─── Supplied records

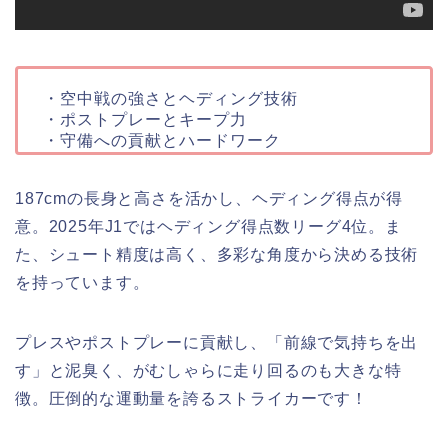
・空中戦の強さとヘディング技術
・ポストプレーとキープ力
・守備への貢献とハードワーク
187cmの長身と高さを活かし、ヘディング得点が得
意。2025年J1ではヘディング得点数リーグ4位。ま
た、シュート精度は高く、多彩な角度から決める技術
を持っています。
プレスやポストプレーに貢献し、「前線で気持ちを出
す」と泥臭く、がむしゃらに走り回るのも大きな特
徴。圧倒的な運動量を誇るストライカーです！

──────

__Problem to work on__
Produce an exact copy of each line from the one holding "意。2025年J1ではヘディング得点数リーグ4位。ま" through the last line of the records, both included, and nothing more.

__Exercise output__
意。2025年J1ではヘディング得点数リーグ4位。ま
た、シュート精度は高く、多彩な角度から決める技術
を持っています。
プレスやポストプレーに貢献し、「前線で気持ちを出
す」と泥臭く、がむしゃらに走り回るのも大きな特
徴。圧倒的な運動量を誇るストライカーです！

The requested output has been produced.